▶ [What is needed]: Each record below is to be copied word for word, with pictures removed.

----- Material supplied -----

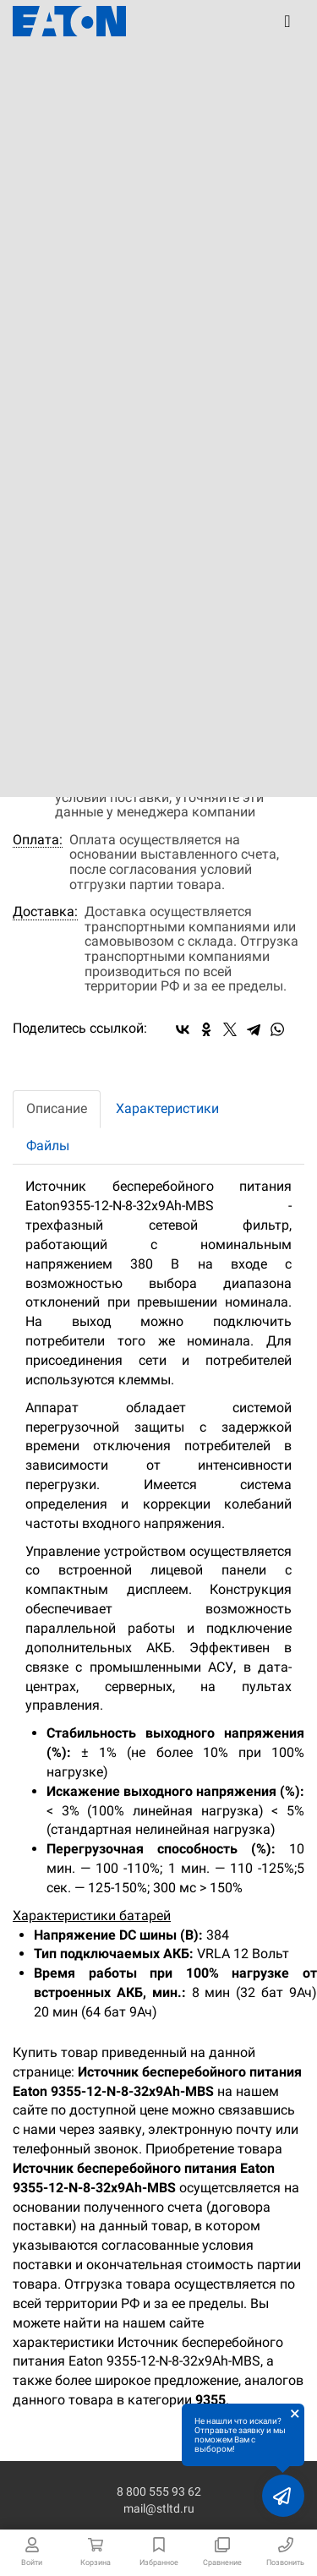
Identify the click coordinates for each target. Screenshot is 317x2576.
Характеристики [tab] (167, 1108)
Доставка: (45, 912)
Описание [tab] (56, 1108)
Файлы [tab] (47, 1146)
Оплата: (38, 840)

-----

▶ [Output of the task]:
Identify the click coordinates for each target. Screenshot is 317x2576.
Характеристики [tab] (167, 1108)
Доставка: (45, 912)
Описание [tab] (56, 1108)
Файлы [tab] (47, 1146)
Оплата: (38, 840)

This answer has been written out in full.